=== WORK TASK ===
The exercise asks you to copy every line below in which "Bông" appears.

=== SUPPLIED MATERIAL ===
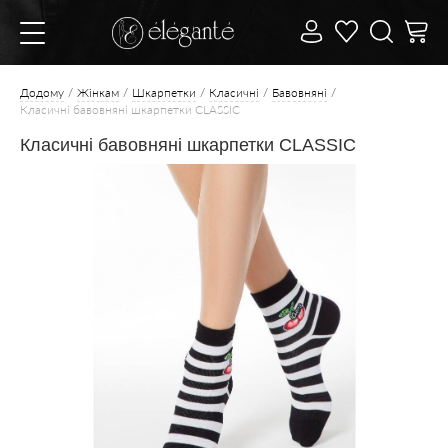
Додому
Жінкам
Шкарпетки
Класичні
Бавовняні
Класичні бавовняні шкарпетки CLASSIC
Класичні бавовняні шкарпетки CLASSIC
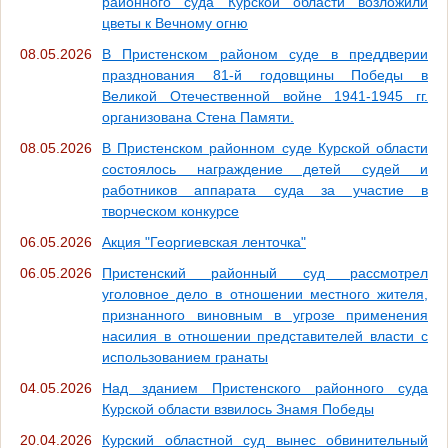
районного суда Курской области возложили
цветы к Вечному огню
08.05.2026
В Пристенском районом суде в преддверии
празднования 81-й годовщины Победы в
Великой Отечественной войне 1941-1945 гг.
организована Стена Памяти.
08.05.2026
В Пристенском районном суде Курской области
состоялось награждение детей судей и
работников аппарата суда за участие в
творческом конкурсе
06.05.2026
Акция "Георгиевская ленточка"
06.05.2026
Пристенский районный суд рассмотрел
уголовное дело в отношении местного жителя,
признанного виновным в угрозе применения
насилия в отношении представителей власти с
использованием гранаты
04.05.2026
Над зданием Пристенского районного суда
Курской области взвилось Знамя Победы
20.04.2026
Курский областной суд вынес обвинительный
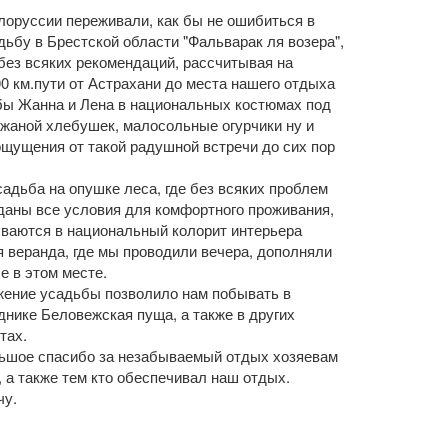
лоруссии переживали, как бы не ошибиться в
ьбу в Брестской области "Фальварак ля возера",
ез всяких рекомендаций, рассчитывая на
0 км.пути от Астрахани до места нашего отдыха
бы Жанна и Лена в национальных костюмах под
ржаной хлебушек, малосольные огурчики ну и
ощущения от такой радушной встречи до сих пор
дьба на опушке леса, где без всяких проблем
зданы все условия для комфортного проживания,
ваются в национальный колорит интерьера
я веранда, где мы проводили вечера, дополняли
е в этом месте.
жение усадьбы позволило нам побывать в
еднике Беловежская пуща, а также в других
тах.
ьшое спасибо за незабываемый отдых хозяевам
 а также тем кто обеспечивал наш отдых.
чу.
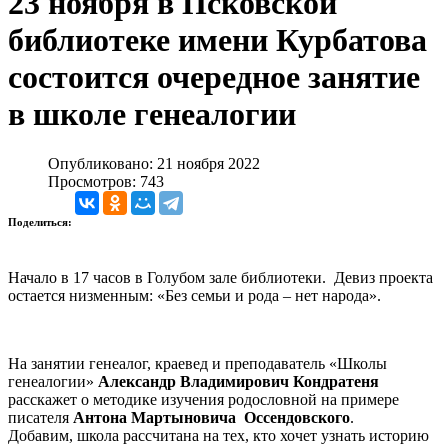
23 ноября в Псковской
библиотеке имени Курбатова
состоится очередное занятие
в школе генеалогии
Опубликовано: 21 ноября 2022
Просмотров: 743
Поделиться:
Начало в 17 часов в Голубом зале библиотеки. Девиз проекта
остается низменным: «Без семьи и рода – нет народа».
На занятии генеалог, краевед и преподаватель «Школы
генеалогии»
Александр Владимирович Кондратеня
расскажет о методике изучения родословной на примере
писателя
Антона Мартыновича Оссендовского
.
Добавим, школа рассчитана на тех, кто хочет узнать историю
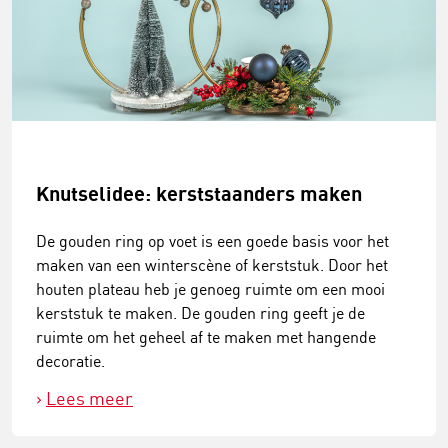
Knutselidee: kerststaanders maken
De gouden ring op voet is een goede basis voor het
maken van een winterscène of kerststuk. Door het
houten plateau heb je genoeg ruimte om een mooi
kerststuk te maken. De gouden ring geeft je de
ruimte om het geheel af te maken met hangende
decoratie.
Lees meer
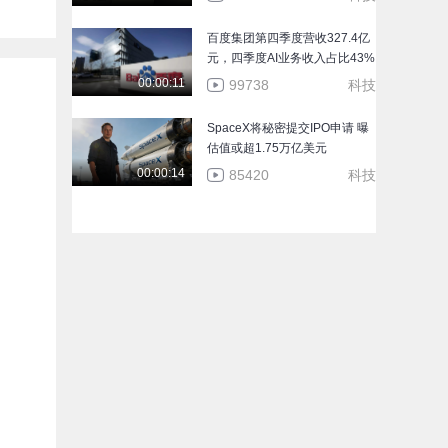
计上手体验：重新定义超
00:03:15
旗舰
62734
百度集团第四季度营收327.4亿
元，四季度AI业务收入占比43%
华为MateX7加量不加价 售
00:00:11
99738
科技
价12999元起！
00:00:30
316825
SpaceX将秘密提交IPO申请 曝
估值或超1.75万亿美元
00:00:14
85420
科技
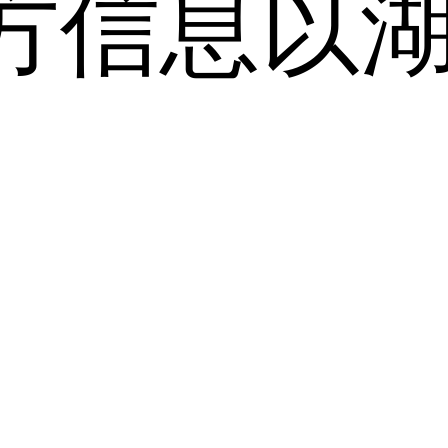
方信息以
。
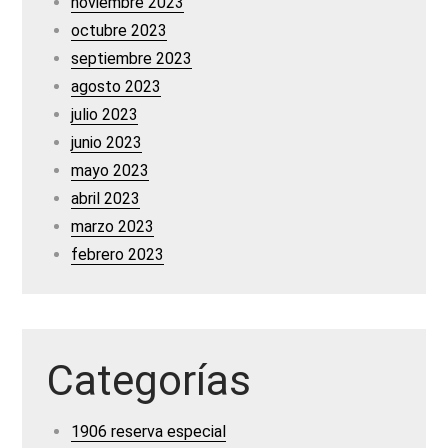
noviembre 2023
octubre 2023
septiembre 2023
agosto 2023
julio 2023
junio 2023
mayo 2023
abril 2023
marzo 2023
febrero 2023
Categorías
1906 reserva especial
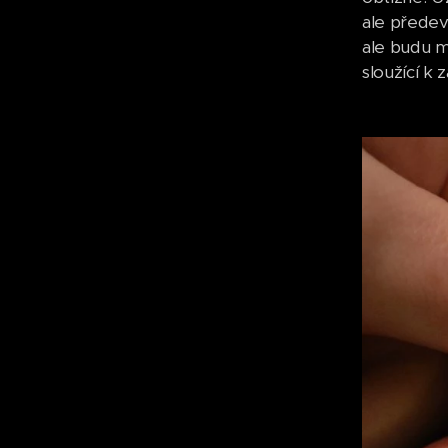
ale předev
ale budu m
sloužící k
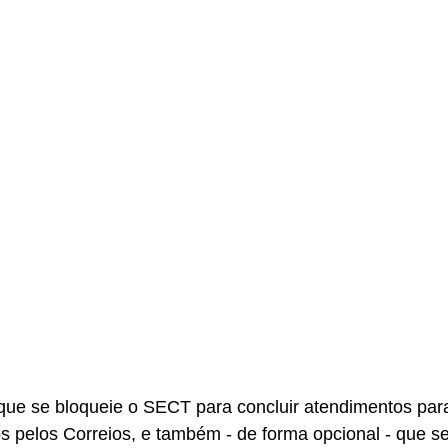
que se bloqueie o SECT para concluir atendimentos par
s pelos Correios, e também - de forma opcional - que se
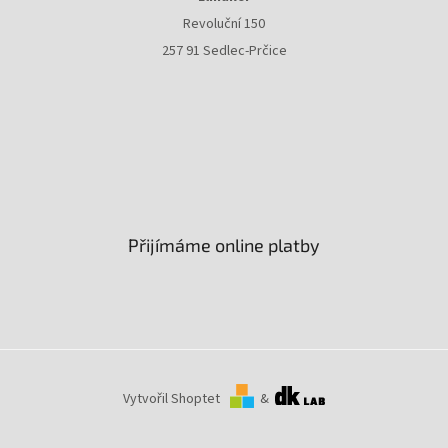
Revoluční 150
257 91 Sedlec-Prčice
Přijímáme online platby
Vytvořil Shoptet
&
==
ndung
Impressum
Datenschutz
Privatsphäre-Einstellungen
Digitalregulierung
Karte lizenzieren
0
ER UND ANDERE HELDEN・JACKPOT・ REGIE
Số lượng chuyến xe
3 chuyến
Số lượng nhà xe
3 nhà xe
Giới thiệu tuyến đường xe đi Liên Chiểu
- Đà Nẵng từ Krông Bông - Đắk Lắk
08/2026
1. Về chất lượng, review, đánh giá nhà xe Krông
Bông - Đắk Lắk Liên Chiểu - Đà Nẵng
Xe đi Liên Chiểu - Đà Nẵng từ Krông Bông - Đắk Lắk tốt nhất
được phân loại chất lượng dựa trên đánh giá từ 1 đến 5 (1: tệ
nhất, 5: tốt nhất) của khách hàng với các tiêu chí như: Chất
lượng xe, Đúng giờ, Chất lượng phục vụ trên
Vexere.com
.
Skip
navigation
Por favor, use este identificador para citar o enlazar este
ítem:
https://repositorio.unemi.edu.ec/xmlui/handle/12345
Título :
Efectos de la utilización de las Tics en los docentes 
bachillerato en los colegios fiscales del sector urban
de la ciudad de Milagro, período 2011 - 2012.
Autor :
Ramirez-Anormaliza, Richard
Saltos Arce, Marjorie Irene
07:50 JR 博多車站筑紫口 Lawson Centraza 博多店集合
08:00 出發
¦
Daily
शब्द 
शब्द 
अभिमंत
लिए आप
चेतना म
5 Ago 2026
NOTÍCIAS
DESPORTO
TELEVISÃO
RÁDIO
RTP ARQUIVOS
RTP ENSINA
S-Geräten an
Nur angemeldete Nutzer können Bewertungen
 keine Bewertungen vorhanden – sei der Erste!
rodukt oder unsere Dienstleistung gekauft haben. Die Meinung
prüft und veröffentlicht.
==
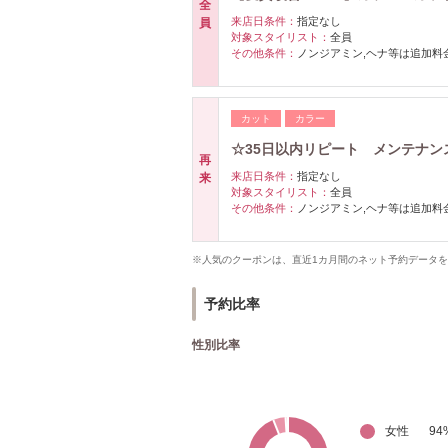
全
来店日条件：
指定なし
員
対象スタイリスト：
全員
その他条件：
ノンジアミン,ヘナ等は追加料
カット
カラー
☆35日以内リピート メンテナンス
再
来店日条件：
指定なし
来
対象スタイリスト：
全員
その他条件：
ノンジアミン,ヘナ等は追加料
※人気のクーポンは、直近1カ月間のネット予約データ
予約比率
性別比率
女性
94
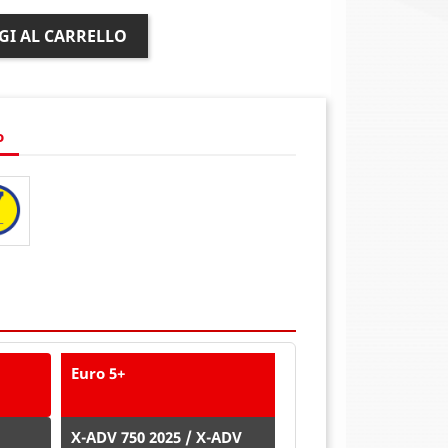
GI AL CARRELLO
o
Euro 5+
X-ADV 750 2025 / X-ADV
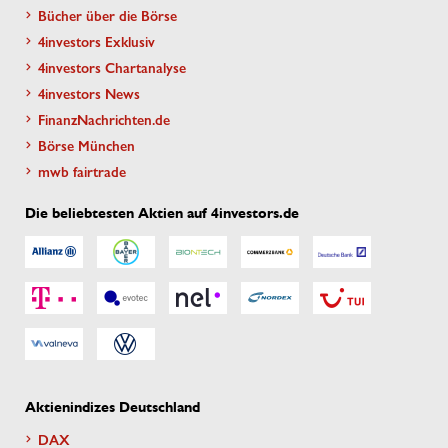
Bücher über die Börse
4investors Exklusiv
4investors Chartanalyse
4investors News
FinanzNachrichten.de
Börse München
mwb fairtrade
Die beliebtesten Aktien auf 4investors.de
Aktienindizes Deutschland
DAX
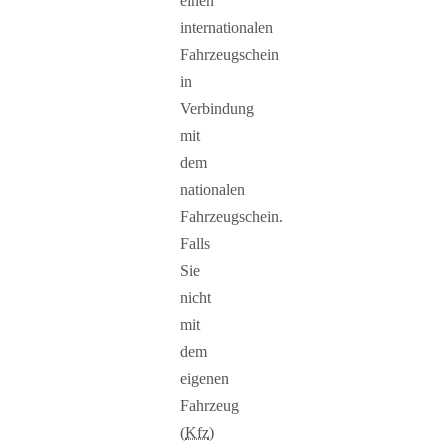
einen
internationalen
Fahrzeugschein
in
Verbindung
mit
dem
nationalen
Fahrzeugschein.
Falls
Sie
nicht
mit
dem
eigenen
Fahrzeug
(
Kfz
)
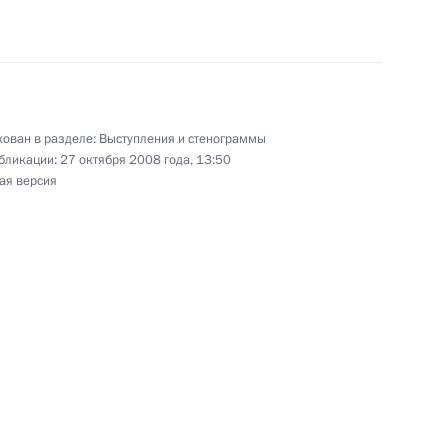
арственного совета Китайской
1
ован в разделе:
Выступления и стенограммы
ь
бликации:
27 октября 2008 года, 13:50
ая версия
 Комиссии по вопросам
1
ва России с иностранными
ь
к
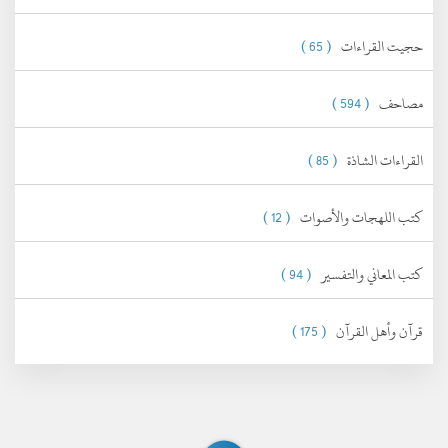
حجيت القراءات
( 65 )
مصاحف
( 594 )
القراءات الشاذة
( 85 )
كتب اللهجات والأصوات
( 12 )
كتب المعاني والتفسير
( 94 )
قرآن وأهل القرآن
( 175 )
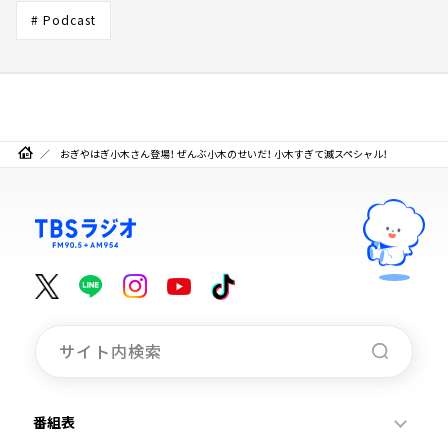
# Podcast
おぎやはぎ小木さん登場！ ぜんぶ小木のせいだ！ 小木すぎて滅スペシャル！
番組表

=== EXERCISE OUTPUT ===
- Đà Nẵng từ Krông Bông - Đắk Lắk
Bông - Đắk Lắk Liên Chiểu - Đà Nẵng
Xe đi Liên Chiểu - Đà Nẵng từ Krông Bông - Đắk Lắk tốt nhất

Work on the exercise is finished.